#### INSTRUCTIONS FOR THE TASK
List all the lines in these records that hold "douche".

#### DATA TO USE
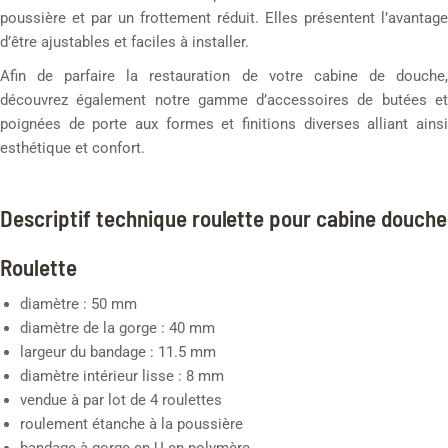
poussière et par un frottement réduit. Elles présentent l’avantage
d’être ajustables et faciles à installer.
Afin de parfaire la restauration de votre cabine de douche,
découvrez également notre gamme d’accessoires de butées et
poignées de porte aux formes et finitions diverses alliant ainsi
esthétique et confort.
Descriptif technique roulette pour cabine douche
Roulette
diamètre : 50 mm
diamètre de la gorge : 40 mm
largeur du bandage : 11.5 mm
diamètre intérieur lisse : 8 mm
vendue à par lot de 4 roulettes
roulement étanche à la poussière
bandage à gorge en U en polymère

#### RESULT FOR THIS TASK
Afin de parfaire la restauration de votre cabine de douche,
Descriptif technique roulette pour cabine douche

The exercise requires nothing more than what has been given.